**Task objective**
Go through the entries below, count every line with the string "output", and answer with only that number.

START Materials provided

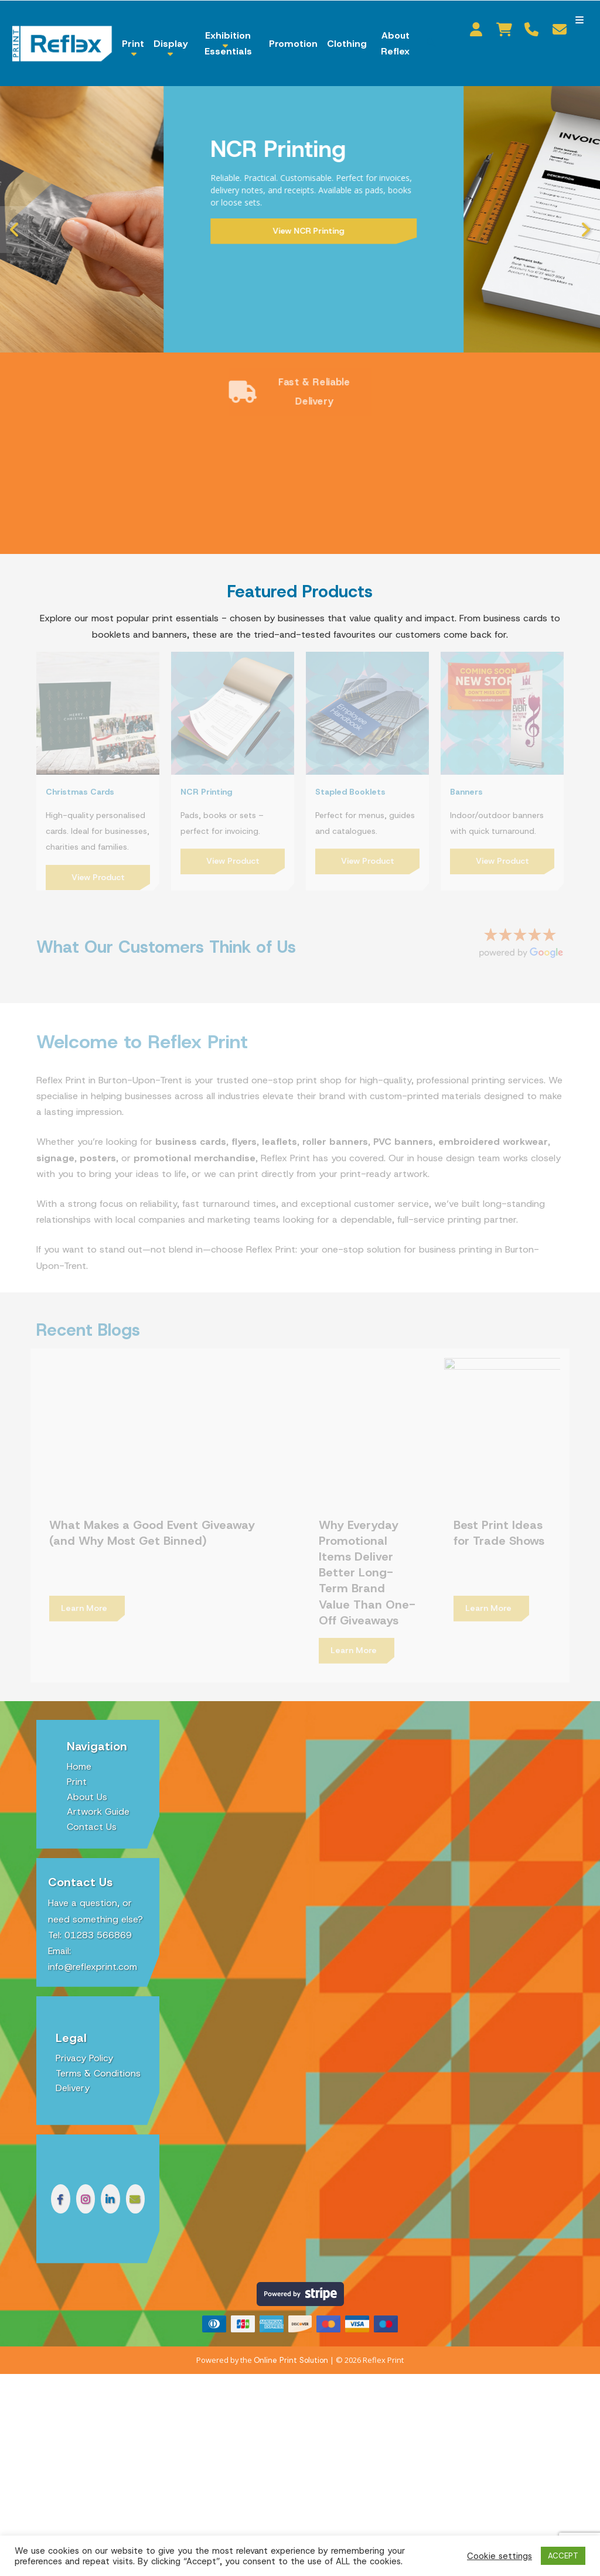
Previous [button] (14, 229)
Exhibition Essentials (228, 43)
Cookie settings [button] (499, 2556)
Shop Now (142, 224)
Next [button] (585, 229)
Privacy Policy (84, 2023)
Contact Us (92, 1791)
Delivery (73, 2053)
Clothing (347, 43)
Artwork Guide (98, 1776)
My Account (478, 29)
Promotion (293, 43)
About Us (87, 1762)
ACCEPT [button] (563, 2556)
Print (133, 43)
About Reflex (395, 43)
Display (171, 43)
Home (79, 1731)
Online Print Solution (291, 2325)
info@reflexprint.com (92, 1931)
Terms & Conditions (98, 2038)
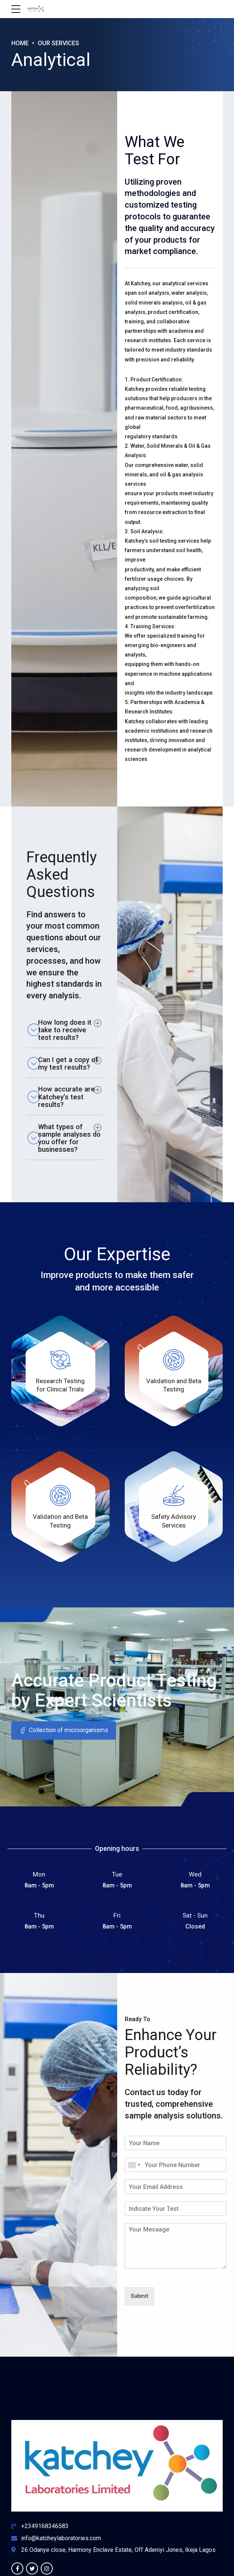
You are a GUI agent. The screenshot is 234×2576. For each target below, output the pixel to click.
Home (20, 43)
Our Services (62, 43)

END Materials provided
START Materials provided

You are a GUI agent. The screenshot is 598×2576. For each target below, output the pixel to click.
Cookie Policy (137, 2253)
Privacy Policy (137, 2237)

END Materials provided

**Response area**
2